My Life on Screen Roger Griffith
Share this
Film has played a key role in my learning, development, career and activism.
It has helped me formulate ideas, create a bank of memories, forge friendships and develop philosophies. It has provided inspirations that have illuminated my world and given me a new language with which to interpret it. My treasured cinematic moments have taught me about feelings and made dreams come true. Writing has given me the means of expressing myself and defining my Black identity, but film-watching laid the foundation. Exploring countless portrayals about race and racism has helped me understand the world around me.
Ever since D W Griffiths’ 1915 The Birth of a Nation, the portrayal of Black men in film has been used to demonise those who looked like me. Until relatively recently we have been denied a space to reply, educate or inform. Our response has been led by Spike Lee’s urgency, Ava DuVernay’s craft and Steve McQueen’s storytelling. Their legacy will influence future film-makers, activists and audiences in ways that were absent from my formative years. Growing up and watching scenes of racism depicted on screen stopped me thinking I was going insane. Merely denying racism’s existence does not eradicate it. In Babylon (1980), Do the Right Thing (1989), La Haine (1995) I saw I was far from alone. Their anger at the injustice and isolation from different parts of the globe connected me to something much bigger than me.

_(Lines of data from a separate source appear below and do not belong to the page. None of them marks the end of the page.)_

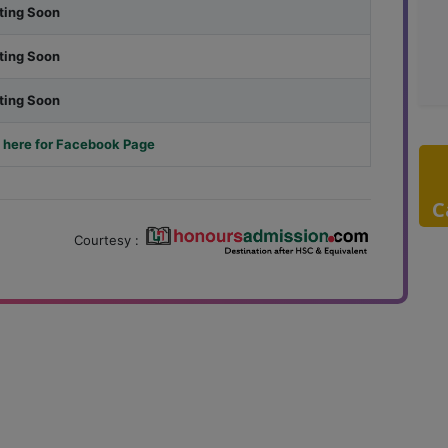
ting Soon
ting Soon
ting Soon
 here for Facebook Page
C
Courtesy :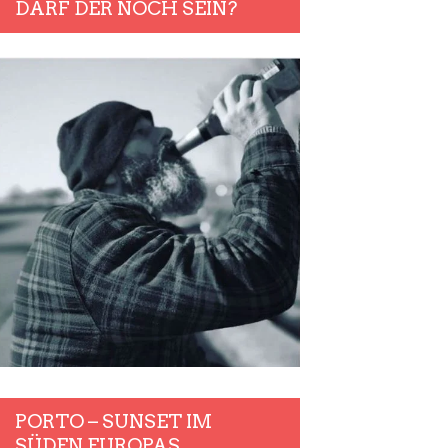
DARF DER NOCH SEIN?
PORTO – SUNSET IM
SÜDEN EUROPAS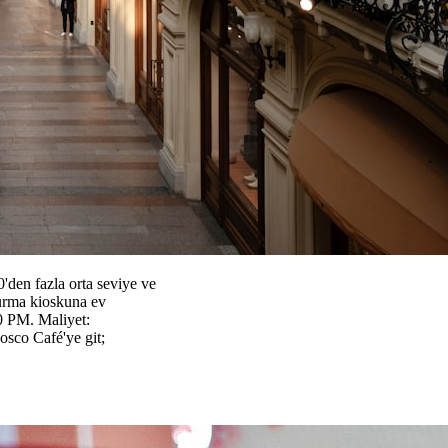
den fazla orta seviye ve
ndurma kioskuna ev
0 PM. Maliyet:
sco Café'ye git;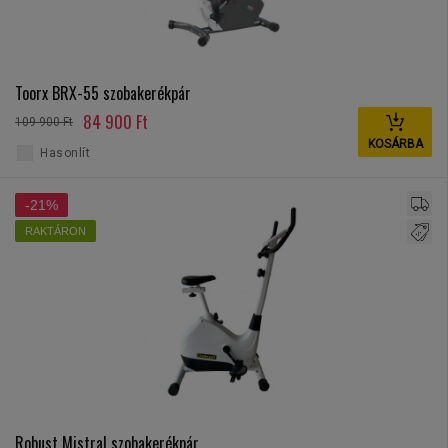
Toorx BRX-55 szobakerékpár
84 900 Ft
109 900 Ft
KOSÁRBA
Hasonlít
-21%
RAKTÁRON
Robust Mistral szobakerékpár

We did not need serial killers and ghouls to understand evil. Portrayals of the transatlantic slave trade stirred trauma. Oral community storytelling warned us to fear the police who were supposed to protect us from skinheads. The news reports of murdered teenagers were not slain in horror films but in the New Cross fire, where 13 died and nothing was said. Or in the murder of Stephen Lawrence, where the prime suspects ran free and hid in plain sight.
From a screenwriter’s imagination, a director’s artistry or an actor’s skill the big issues had an impact on me, such as subjugation, social justice and colonialism. Next came the subtleties where I gained clues to life beyond the silver screen about sexuality, gender, masculinity and loyalty. These perspectives gave me answers to questions I never knew I needed to ask.

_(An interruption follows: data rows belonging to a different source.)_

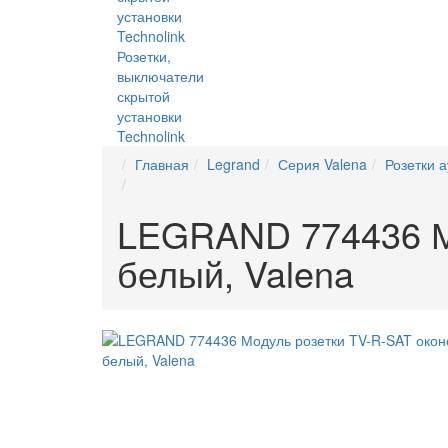
Розетки,
выключатели
скрытой
установки
Technolink
Главная
Legrand
Серия Valena
Розетки 
LEGRAND 774436 Мо
белый, Valena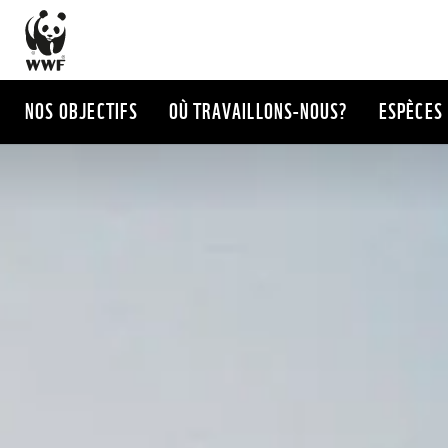
Aller
au
contenu
principal
NOS OBJECTIFS
OÙ TRAVAILLONS-NOUS?
ESPÈCES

My cinematic journey began with Saturday matinees and graduated into double-bills. Kissing in the back row would be paused lest you miss the real action from a plastic shark or an alien bursting from a chest. Queuing around the block to view battles in galaxies far, far away soon progressed into sneaking into X-rated movies. Teenage friendships forged in the silence of picture houses have turned into comradeship with the Come the Revolution collective at Bristol’s Watershed.
Growing up in the 1970s, Black-British icons were invisible to my generation. The self-proclaimed first third-world superstar was Bob Marley and his Live at The Rainbow (1977) captivated the globe.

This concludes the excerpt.